Jentri on Facebook

Monday, October 15, 2012

Q&A: My directorial vision for Lost In Sunshine

Currently, we're applying to a grant in Venice that would serve as a workshop if we're part of the top 15, then serve as an initial source of mentored pre-production, should we advance to the top three. As an exercise for my video pitch, our LIS producer, Lorie Marsh, emailed these questions to me. I encourage this type of work, whether you're applying for a grant or not, but especially if you're a first-time-y, like me. ;) There's something about putting words on paper that helps solidify thoughts and brings forth more clarity. I copied the q&a-athon below so you can ask yourself these important questions, too, if you'd like. ;) J

What have you learned so far from your current directing experiences?  What do you want to bring to directing LIS?

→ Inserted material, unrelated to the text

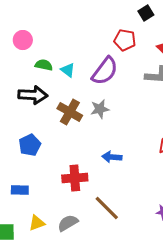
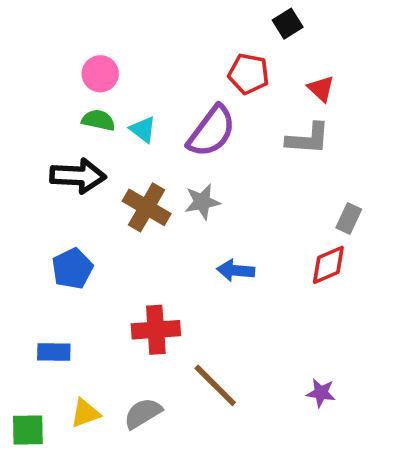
pink circle: (23, 40) -> (100, 74), moved
blue arrow: (112, 157) -> (236, 270), moved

What I’ve learned about directing so far is that you have to hire people that know more than you, especially if you’re a first-time-y.  Then you have to trust in those people you’ve chosen to help you bring your vision to life. It’s the most team-oriented sport I’ve ever played, and I believe wholeheartedly in my team.

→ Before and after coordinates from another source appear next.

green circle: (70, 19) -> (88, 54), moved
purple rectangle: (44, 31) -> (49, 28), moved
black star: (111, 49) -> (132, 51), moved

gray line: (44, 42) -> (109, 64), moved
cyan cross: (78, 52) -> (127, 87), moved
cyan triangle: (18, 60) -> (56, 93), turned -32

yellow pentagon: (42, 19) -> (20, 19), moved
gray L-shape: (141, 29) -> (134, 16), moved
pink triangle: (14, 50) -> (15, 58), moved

Instead of encapsulating the story of LIS (which you'll be doing in your Look Book/Mood Boards), and which I'll be doing in the synopsis, etc. - use this video snippet to chat with "me" about your directing background and aspirations.

In the past, I’ve directed shorts, co-directed several documentaries and one feature, each of which I’ve learned a great deal – about story and execution, equally. You can have a communicative vision, but sometimes that vision doesn’t translate the way you hoped it would. A director has to be comfortable with the art of adapting, improvising, and finding new creative ways to fix things. Sometimes you might have to scrap your favorite scene or bit of dialog for the betterment of the entire movie. So instead of dwelling, if it’s not worth fighting for, I quickly get over it.

How do you want to grow on LIS? What challenges does it present to you? What are you inspired to capture/present to an audience...?

To me, LIS will be my master class. It’ll teach me better than what any class could, how to collaborate with other professionals on a broader scale, and make movie magic happen. It’ll also enable me to over-come fears, set positive examples for women in film, gain more confidence in my creative ability, and to be a more effective artist.

I’m inspired to capture a stagnated world and bring it to life for an audience. I want to demonstrate that you can live in a highly imperfect world, and still learn to reach deeply into the pockets of the universe and pull out something beautiful.

Why do you know that YOU must direct this, and not someone else?

I’m not one of ego, who thinks I’m the only one who could make this movie beautiful. But I do feel a loyal obligation to telling this story honestly, unapologeticly, and intimately.  You can’t worry about hurting people’s feelings when you’re telling this story, because LIS touches on a lot of taboos. You have to have lived some of these experiences to be able to recreate them, and I have. While it’s not autobiographical, it’s certainly personal.

Lost In Sunshine is a coming of age story about a girl who feels trapped inside of an unfulfilling marriage, job, and existence. When she meets newcomer, Bob, who’s a recovering gambler and self-help author, she sees a way out. So they leave Sunshine, thinking that they’ll find the answers to living a better life inside of one another. But what they learn is that they have to find themselves first.